31 October, 2006

Series: Downside of Japanese Education

Sorry about going off track yesterday :p
Anyway, going back to the educational issue thingy I’d been writing about – more and more schools have been proven “guilty” for not giving their students enough compulsory credits, not that they weren’t aware of and made mistakes, but actually acknowledge their intended “mistakes”. The result of this mess so far, is more than 80,000 12th graders across the country not being able to graduate from high school. So far, the number of schools in question has risen to 460 schools in 46 prefectures (out of 47).

Some cases are worse than others: some of the schools out of these 460 were getting away with faking not only one compulsory subject but several. One of these, where they tried to fake the reports in four compulsory subjects, has to give their seniors 350 50-minuite-make-up-classes by the end of next March, but because there are only about 150 days left so even if they gave 100-min-lectures seven days a week they’ll never be able to give their students the credits they need.

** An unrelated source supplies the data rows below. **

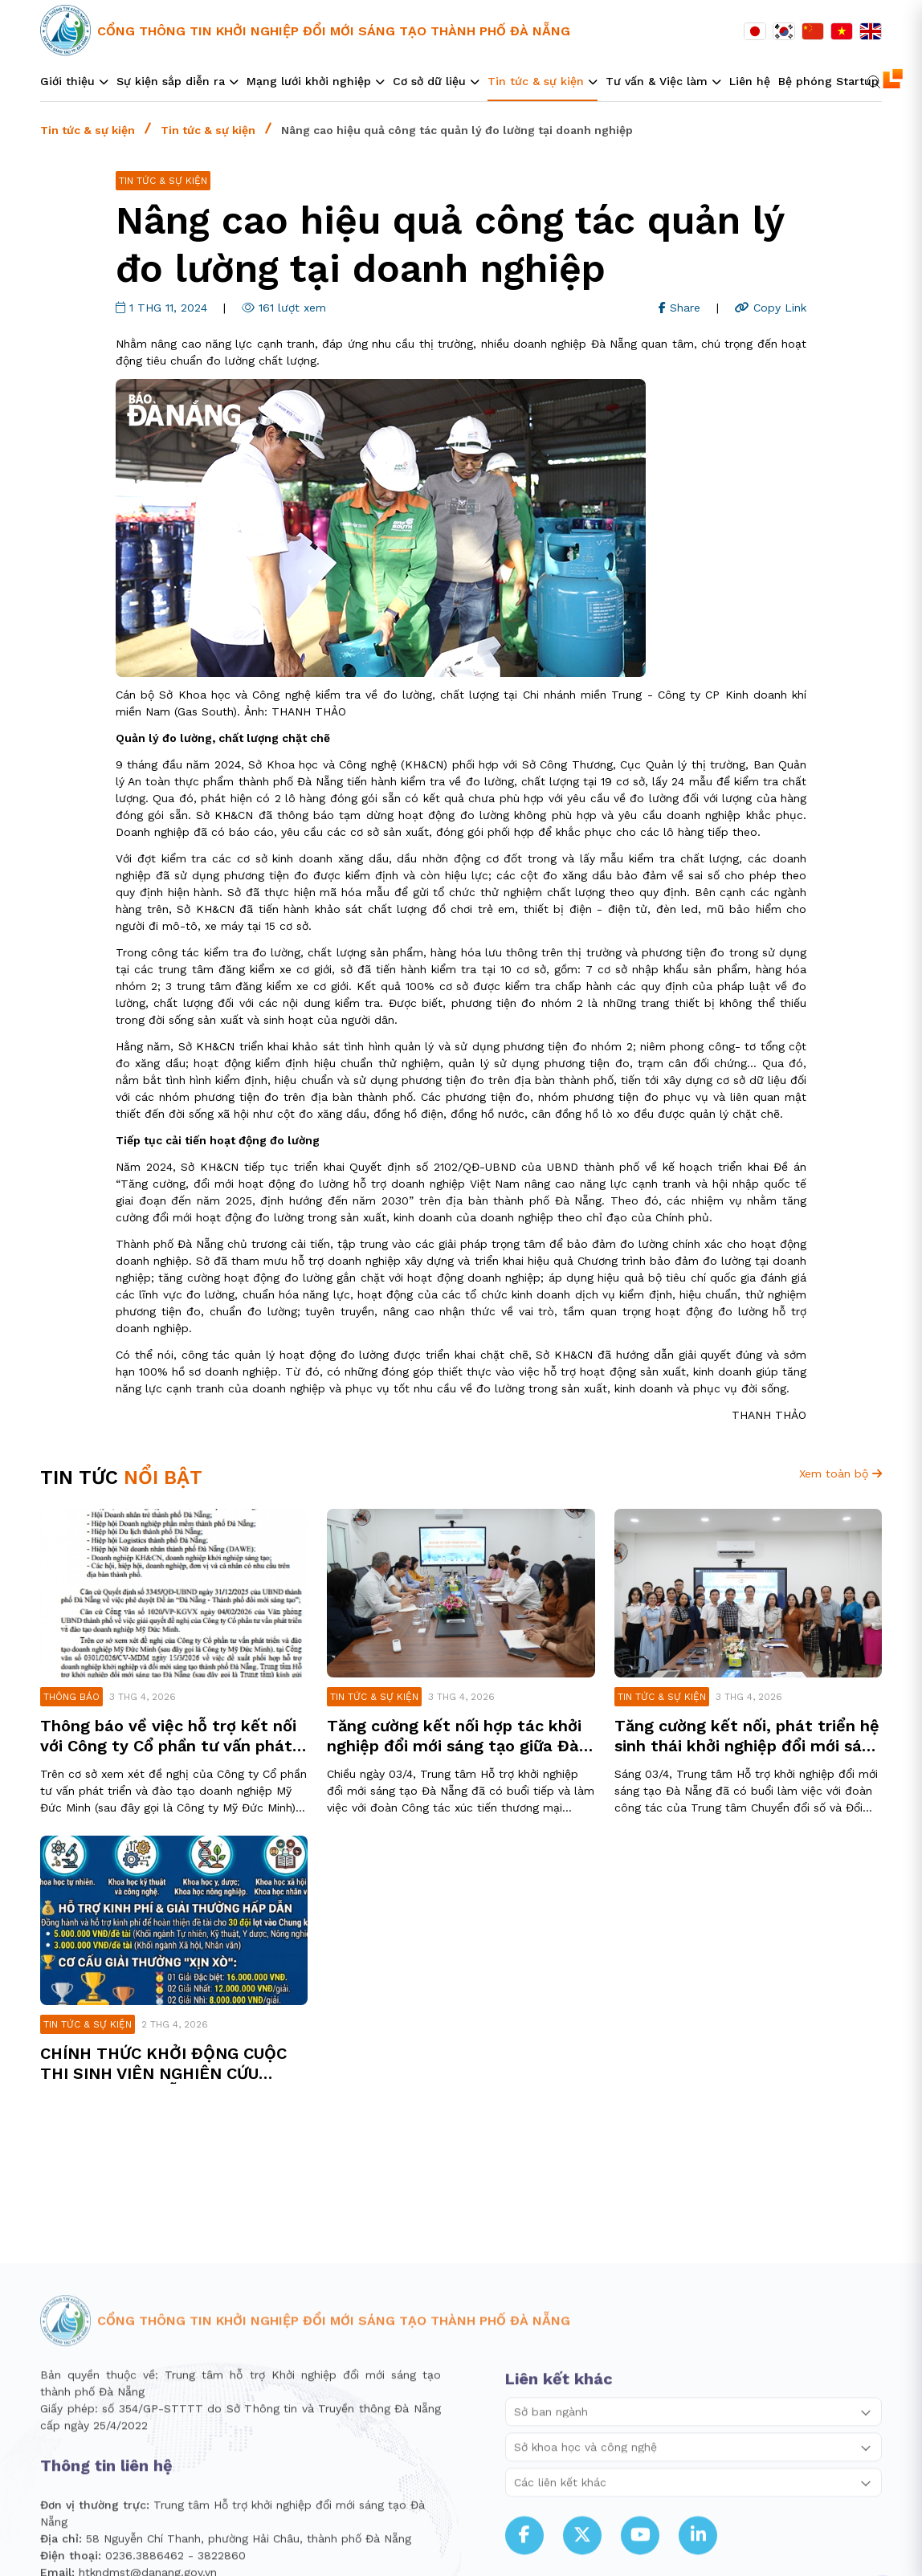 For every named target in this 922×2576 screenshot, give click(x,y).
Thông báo (71, 1696)
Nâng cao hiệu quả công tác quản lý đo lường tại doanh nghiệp (457, 130)
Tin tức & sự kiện (87, 130)
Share (679, 307)
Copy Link (770, 307)
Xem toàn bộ (840, 1473) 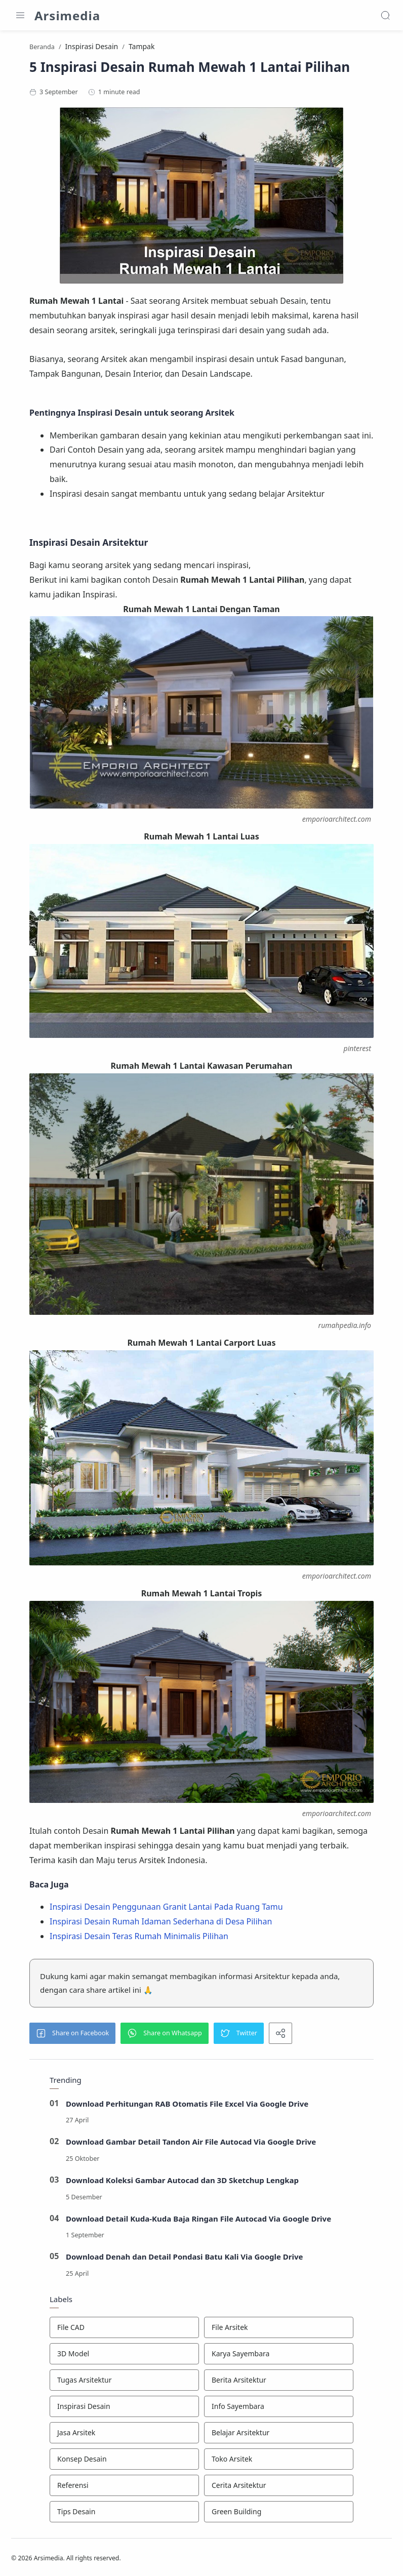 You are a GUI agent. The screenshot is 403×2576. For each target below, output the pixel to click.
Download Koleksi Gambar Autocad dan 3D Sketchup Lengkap (182, 2182)
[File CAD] (124, 2329)
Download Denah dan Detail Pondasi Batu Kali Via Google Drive (185, 2258)
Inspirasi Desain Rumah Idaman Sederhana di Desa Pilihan (161, 1922)
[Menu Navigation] (20, 15)
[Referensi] (124, 2487)
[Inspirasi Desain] (124, 2408)
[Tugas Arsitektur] (124, 2381)
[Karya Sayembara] (278, 2355)
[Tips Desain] (124, 2513)
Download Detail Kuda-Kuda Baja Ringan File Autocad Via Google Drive (199, 2220)
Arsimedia (67, 15)
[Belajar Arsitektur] (278, 2434)
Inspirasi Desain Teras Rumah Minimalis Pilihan (139, 1937)
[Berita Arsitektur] (278, 2381)
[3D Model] (124, 2355)
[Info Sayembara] (278, 2408)
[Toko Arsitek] (278, 2460)
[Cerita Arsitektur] (278, 2487)
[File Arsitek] (278, 2329)
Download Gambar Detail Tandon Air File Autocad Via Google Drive (191, 2143)
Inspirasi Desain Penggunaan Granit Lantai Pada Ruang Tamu (166, 1908)
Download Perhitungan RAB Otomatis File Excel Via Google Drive (187, 2105)
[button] (72, 2034)
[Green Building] (278, 2513)
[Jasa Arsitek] (124, 2434)
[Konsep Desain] (124, 2460)
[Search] (385, 15) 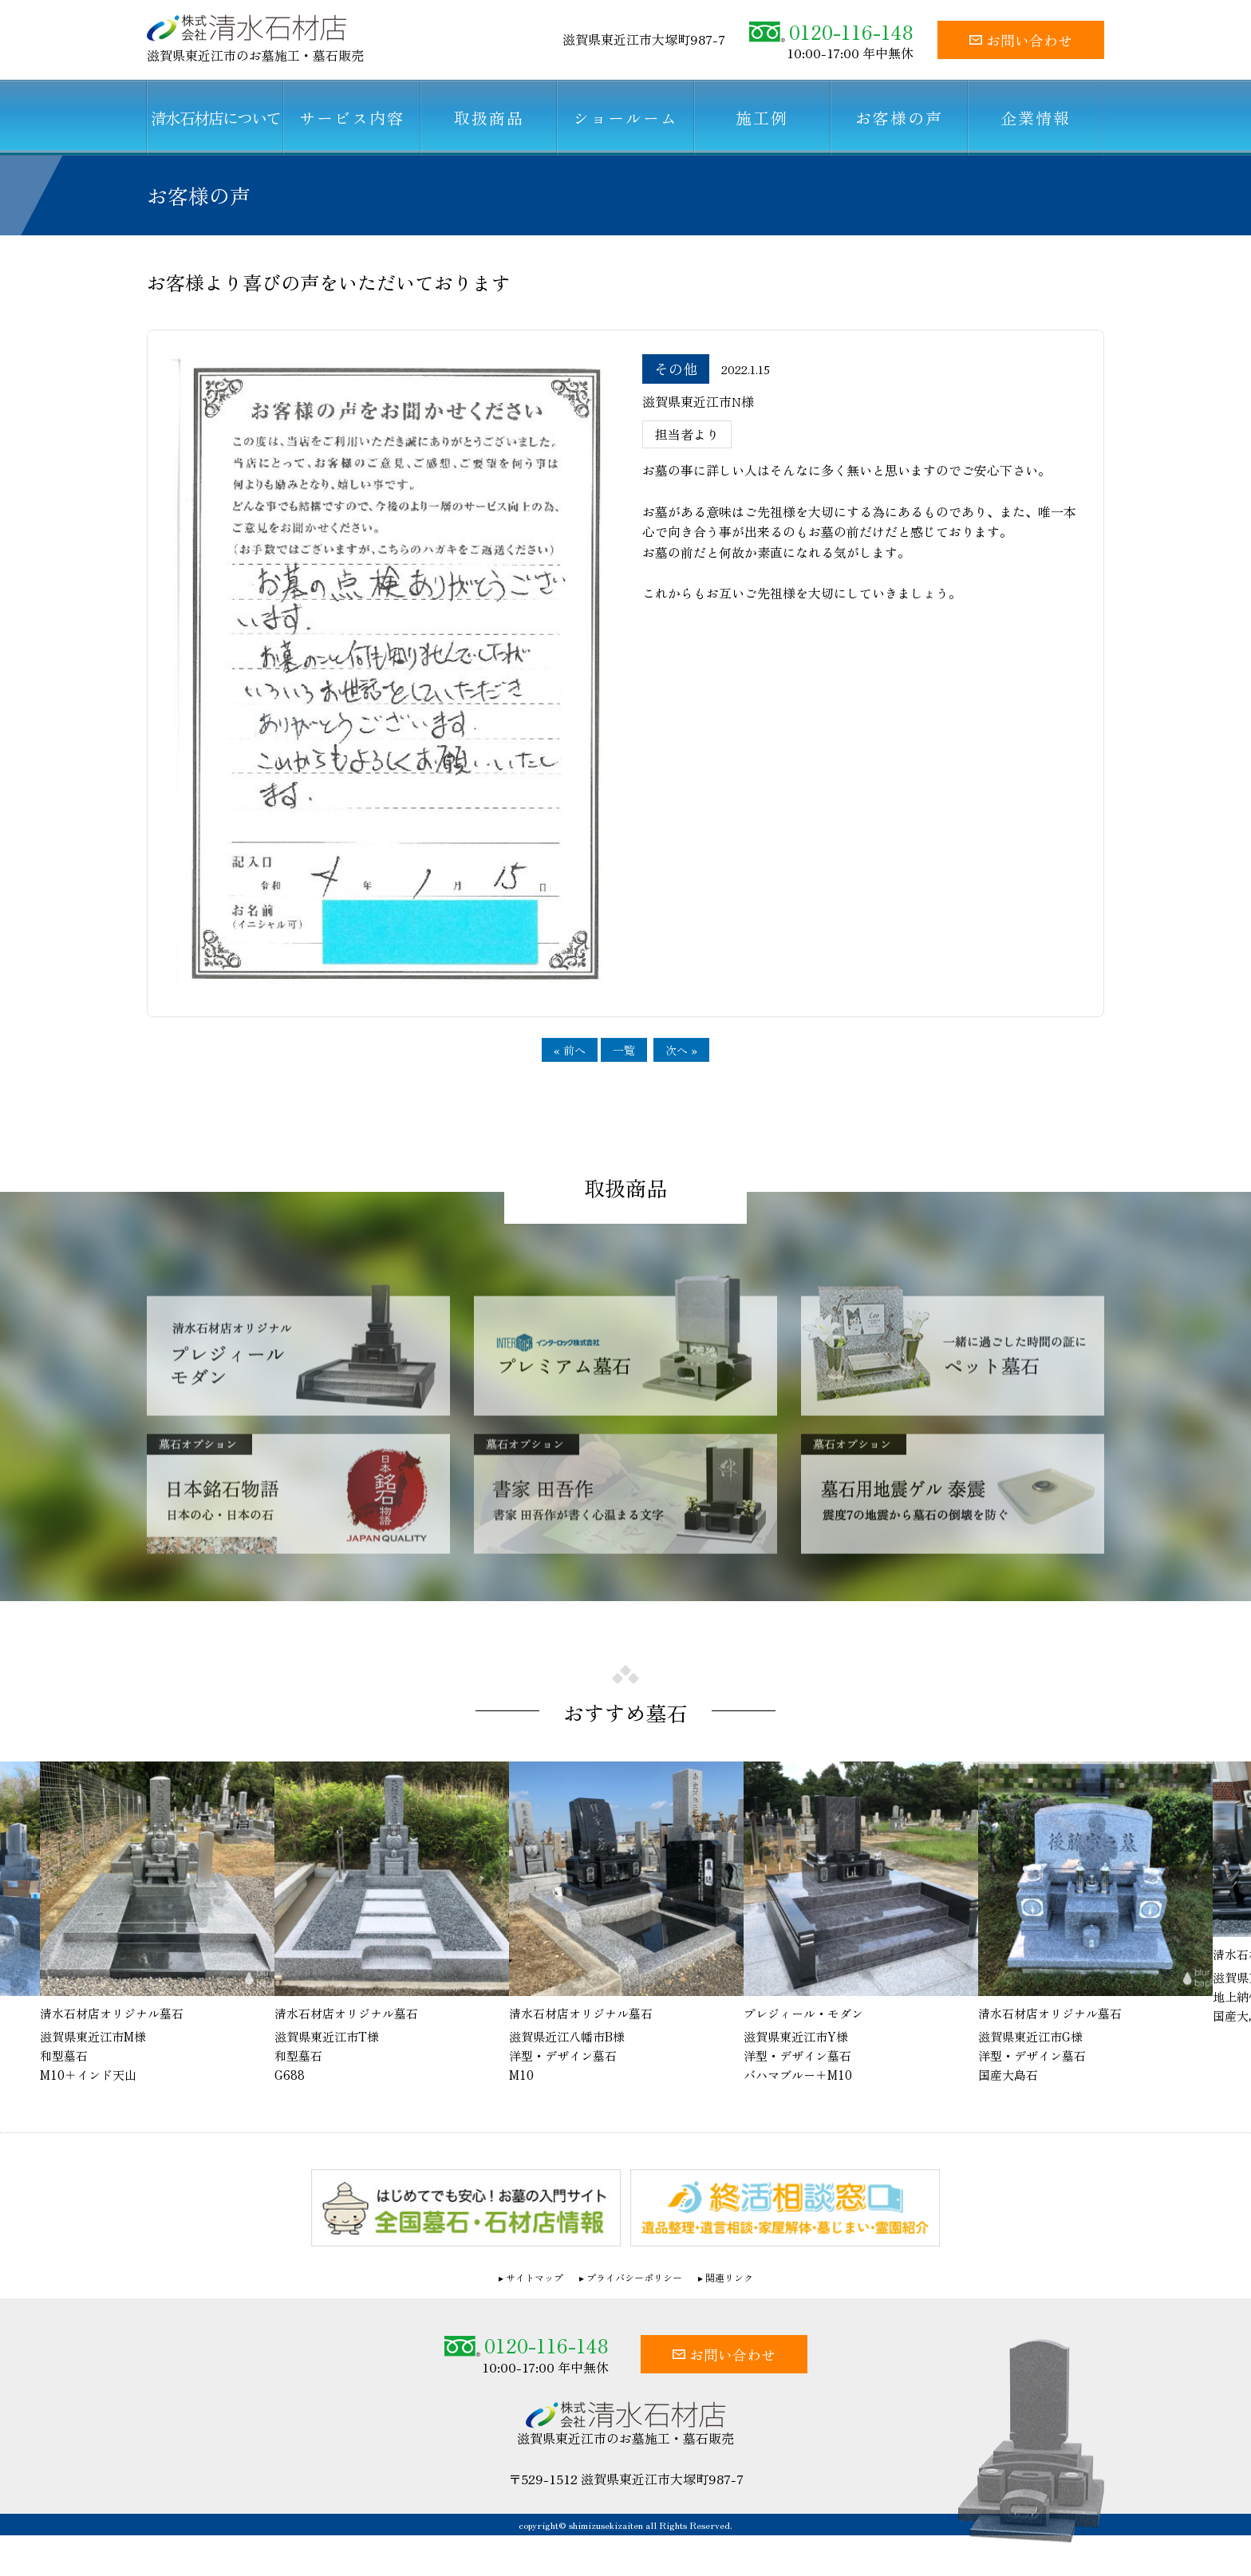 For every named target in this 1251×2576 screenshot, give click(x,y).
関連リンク (729, 2279)
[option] (626, 1925)
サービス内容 (352, 117)
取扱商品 (489, 117)
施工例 (762, 117)
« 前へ (570, 1050)
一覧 (624, 1050)
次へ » (681, 1050)
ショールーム (625, 117)
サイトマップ (534, 2279)
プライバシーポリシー (634, 2279)
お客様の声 (899, 117)
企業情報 (1035, 117)
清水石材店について (215, 117)
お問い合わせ (1020, 40)
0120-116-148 (831, 31) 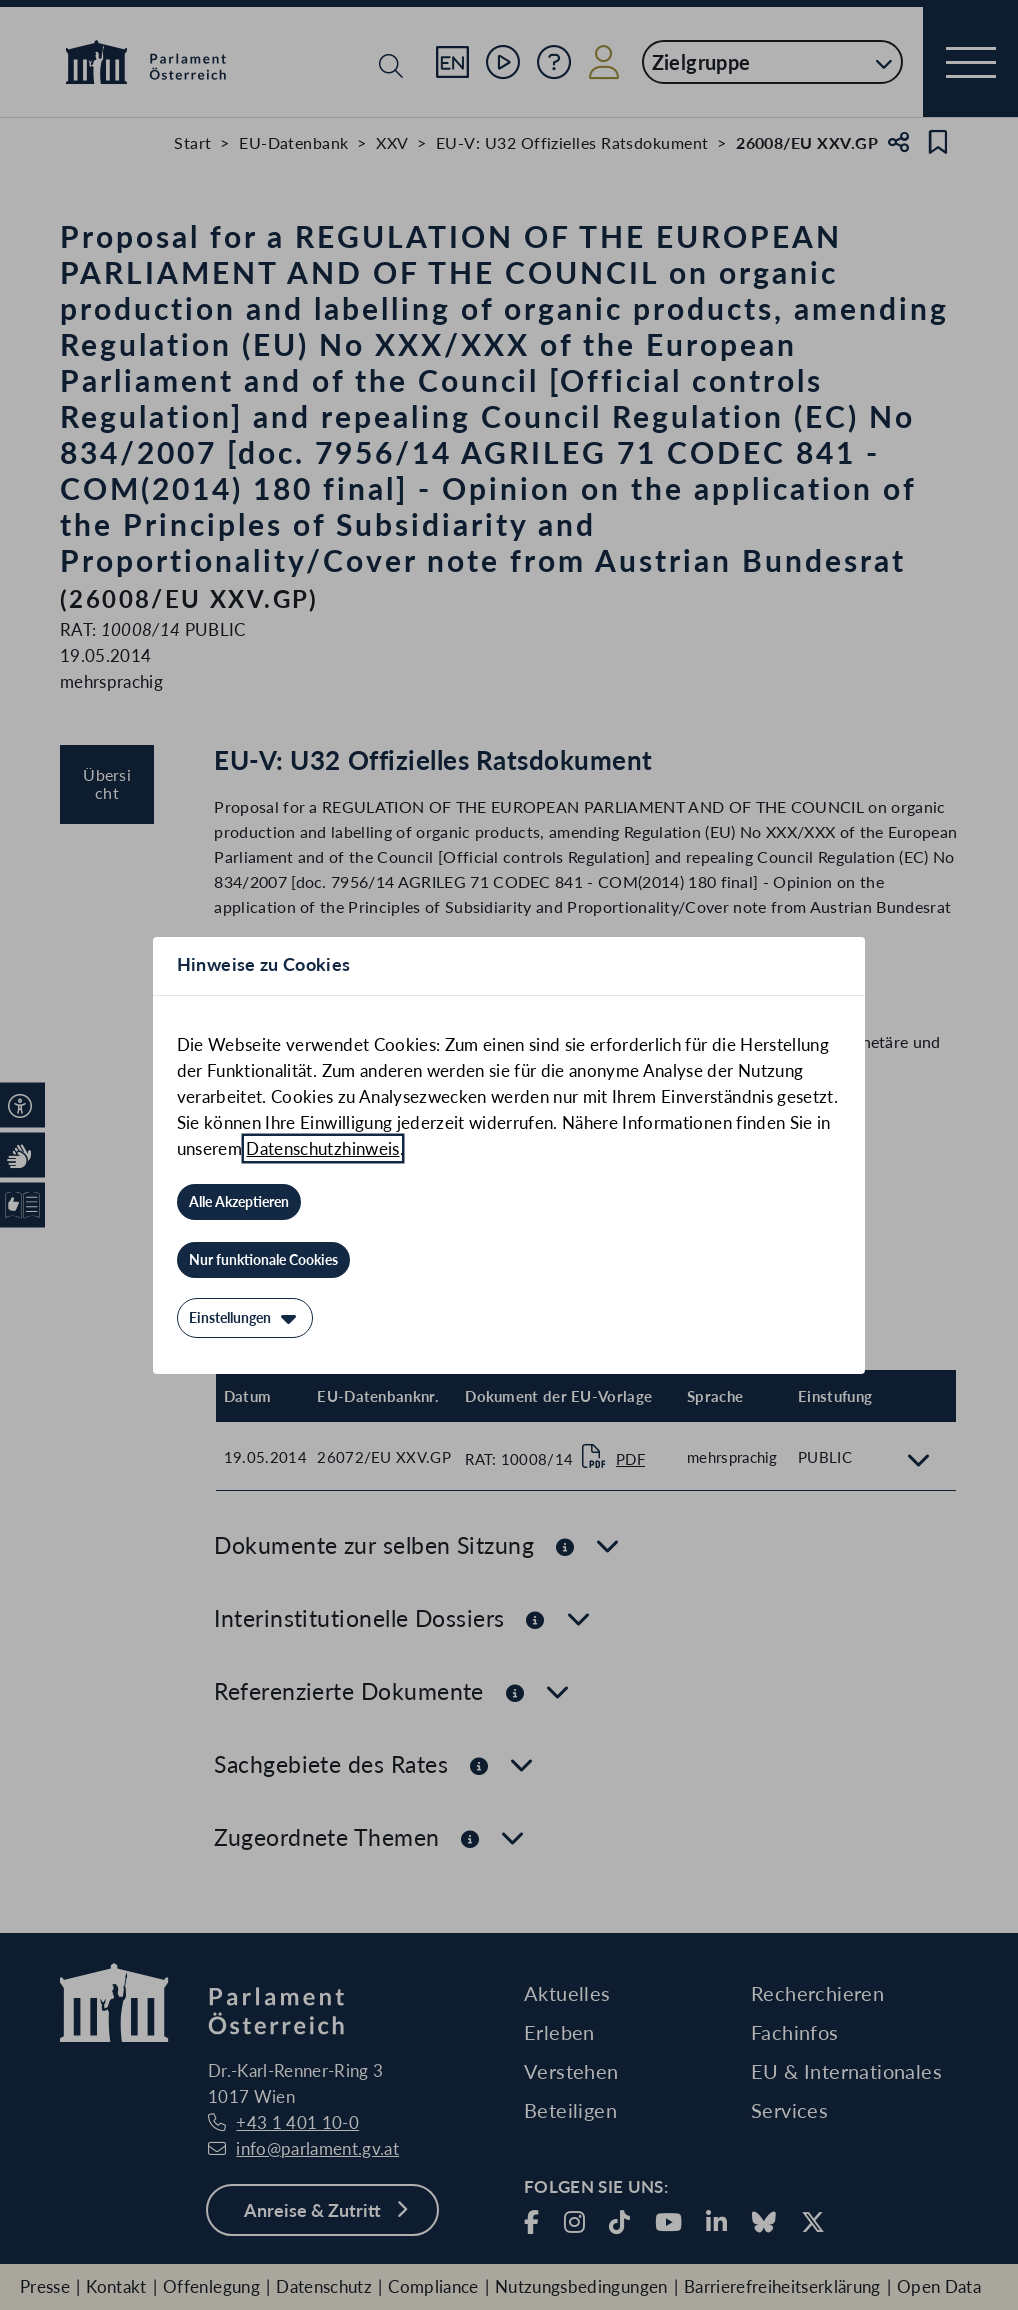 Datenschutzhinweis (322, 1148)
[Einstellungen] (245, 1318)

All of the TV shows and news feature this issue most times as headlines these days, and when they interviewed people around town and 80% of their replies were that the national government should come up with a relief measure because these students are just way too pitiful.

True, it’s nothing but pathetic that these kids can’t graduate because of the school even though the kids weren’t doing anything wrong within the schools’ standards. It’s not like they didn’t choose the courses they needed to, they couldn’t.

If you can’t graduate from a university or college because you overlooked a credit or two it would be your own fault because you’re the one to keep track of credits, but this case, it’s completely the corruption of the schools.

On the other hand, it would also be unfortunate if the gap in college entrance preparation widens between schools that cheated and did not, because it’s unfair. Puzzling.

So this news has been enjoying heated discussion for a while now along with the bullies, and now a principal of one of the cheater schools committed suicide a couple of days ago.

It’s really sad that the word “suicide” comes up in the news so often, even more so considering the stage and causes of these suicides are schools – places for education. There was also a murder inside the school, too. What is happening with education? What kind of “relaxation” has “relaxed education” brought upon our society?